**What the task requires**.
Show every line of the data that includes the word "DOMINAE".

**Material for this task**.
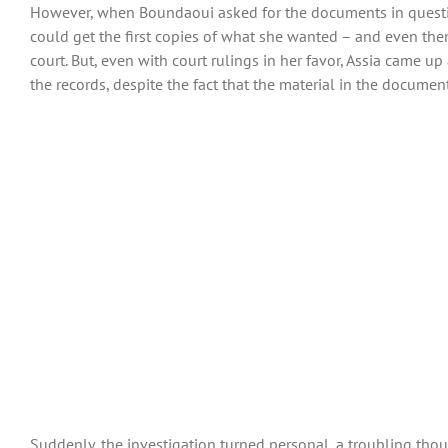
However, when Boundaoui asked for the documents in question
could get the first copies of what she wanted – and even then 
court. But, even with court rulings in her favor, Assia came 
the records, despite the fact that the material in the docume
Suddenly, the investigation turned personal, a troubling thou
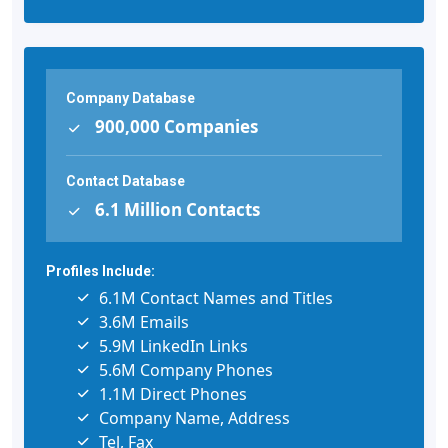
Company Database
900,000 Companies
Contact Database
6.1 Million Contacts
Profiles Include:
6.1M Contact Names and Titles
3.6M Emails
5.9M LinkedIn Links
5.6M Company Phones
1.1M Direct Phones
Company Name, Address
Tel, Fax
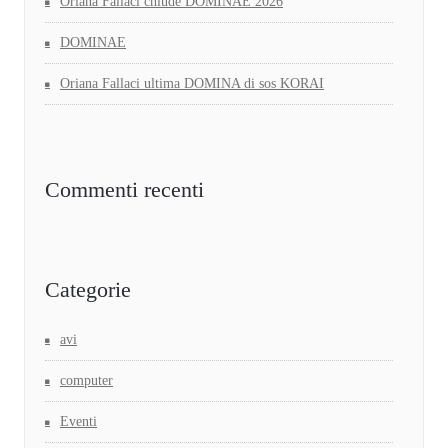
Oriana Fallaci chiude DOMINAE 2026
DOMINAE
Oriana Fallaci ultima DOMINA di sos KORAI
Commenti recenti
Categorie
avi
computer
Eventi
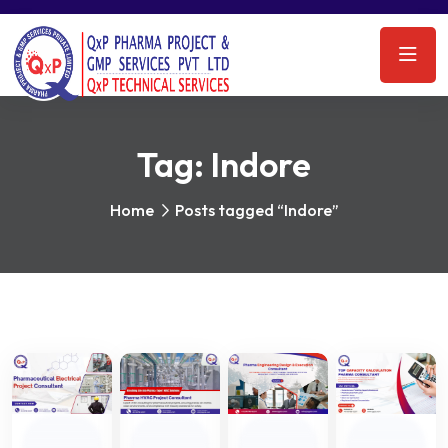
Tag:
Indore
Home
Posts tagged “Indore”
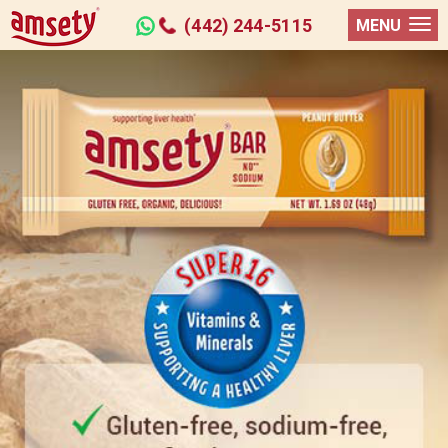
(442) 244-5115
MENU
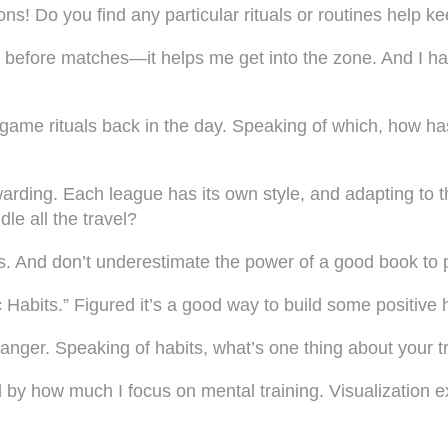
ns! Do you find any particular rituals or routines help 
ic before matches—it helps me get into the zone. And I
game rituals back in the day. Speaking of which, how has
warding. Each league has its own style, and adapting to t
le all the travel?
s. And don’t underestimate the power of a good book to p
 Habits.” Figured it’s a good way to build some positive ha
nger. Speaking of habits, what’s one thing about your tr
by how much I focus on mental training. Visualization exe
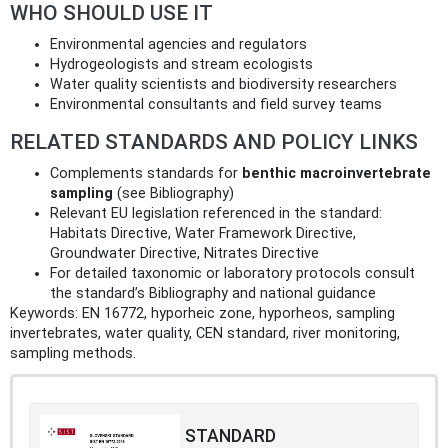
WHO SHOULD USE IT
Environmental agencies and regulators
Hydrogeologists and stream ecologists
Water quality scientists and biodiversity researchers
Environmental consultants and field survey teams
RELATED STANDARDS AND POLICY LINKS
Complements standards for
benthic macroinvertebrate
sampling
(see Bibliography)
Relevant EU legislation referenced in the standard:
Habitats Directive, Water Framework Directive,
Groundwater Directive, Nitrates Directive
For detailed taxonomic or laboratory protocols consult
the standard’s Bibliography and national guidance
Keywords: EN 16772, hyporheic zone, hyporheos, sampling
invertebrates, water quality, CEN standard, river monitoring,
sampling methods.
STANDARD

* * *

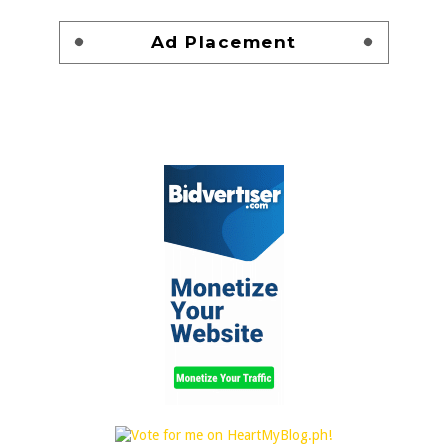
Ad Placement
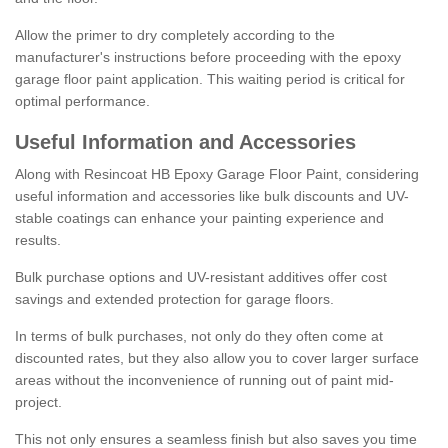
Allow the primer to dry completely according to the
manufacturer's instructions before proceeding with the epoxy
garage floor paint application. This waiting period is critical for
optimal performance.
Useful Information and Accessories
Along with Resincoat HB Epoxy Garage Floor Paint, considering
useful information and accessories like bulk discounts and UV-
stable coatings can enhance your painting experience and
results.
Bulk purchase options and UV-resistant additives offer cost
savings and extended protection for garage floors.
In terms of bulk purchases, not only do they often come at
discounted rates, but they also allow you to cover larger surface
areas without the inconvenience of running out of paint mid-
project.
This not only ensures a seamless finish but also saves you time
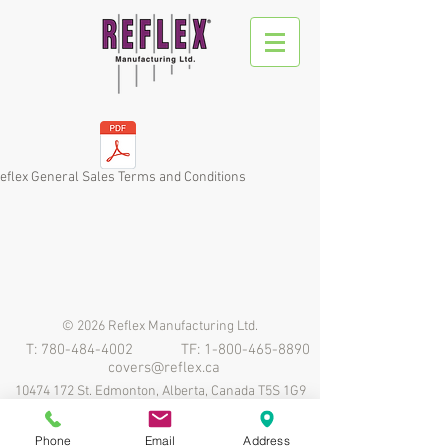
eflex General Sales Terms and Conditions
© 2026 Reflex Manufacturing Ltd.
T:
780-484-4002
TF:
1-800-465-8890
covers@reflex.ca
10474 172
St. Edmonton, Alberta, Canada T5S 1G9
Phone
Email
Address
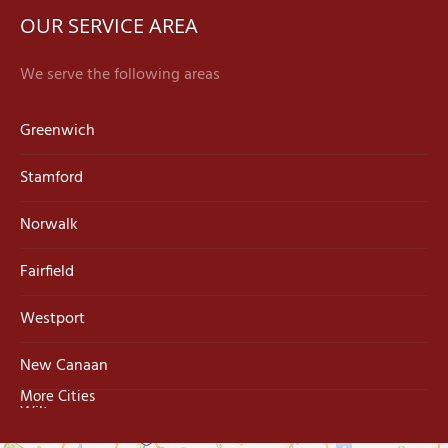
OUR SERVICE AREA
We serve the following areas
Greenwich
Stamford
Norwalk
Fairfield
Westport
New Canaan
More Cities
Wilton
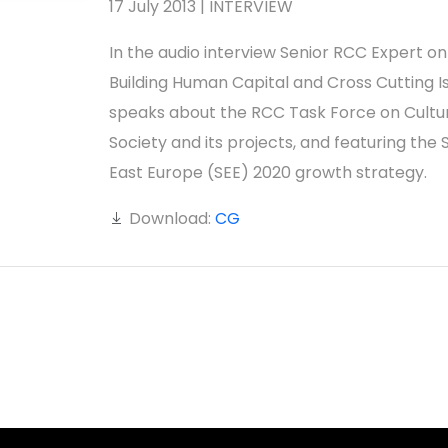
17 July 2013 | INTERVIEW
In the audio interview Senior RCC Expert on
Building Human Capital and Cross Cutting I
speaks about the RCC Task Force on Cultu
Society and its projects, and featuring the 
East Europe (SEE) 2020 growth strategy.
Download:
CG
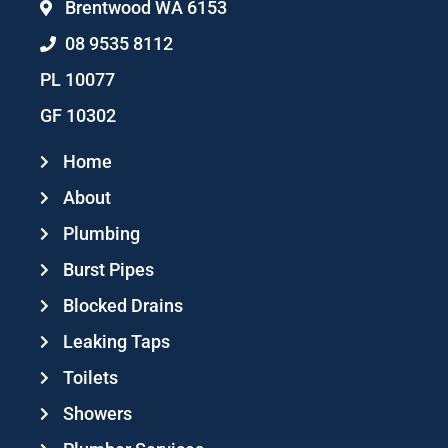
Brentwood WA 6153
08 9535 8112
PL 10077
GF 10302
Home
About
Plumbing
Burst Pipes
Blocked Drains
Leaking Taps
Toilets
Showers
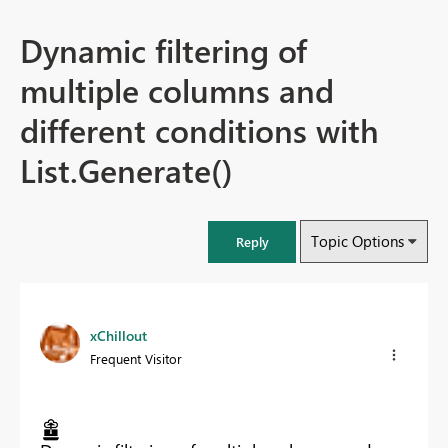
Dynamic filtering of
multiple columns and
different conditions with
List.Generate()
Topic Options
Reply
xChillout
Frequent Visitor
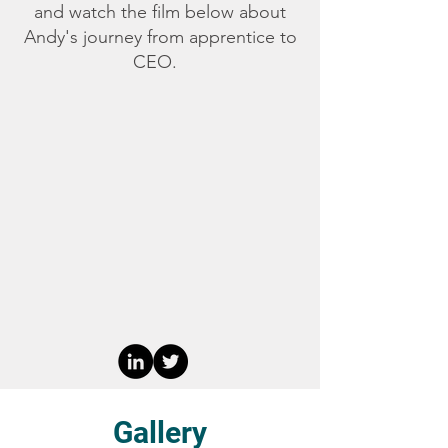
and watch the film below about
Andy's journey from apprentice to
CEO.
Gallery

--

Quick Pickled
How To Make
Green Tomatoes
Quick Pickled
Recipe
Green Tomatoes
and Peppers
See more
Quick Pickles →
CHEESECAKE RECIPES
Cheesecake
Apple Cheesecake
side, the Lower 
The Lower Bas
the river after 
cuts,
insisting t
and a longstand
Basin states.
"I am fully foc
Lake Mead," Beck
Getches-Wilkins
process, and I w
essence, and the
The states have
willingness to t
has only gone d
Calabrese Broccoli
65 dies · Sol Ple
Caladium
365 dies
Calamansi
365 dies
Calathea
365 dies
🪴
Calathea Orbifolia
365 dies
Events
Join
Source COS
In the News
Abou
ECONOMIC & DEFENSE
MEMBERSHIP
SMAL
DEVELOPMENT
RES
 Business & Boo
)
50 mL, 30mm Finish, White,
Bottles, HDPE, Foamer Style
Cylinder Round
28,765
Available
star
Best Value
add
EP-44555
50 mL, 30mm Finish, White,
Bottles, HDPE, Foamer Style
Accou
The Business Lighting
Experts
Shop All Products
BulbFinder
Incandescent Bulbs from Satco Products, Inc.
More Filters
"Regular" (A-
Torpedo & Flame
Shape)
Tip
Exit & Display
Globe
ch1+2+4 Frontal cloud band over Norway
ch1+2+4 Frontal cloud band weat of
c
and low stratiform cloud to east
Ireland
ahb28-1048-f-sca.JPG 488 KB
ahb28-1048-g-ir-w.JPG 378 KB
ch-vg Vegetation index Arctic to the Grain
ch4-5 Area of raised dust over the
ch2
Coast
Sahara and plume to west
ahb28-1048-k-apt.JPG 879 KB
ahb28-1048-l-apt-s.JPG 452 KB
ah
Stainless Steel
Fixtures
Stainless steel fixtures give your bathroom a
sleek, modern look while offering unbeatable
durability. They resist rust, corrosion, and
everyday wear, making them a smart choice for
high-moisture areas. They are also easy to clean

**Answer space**.
Oriana Fallaci chiude DOMINAE 2026
DOMINAE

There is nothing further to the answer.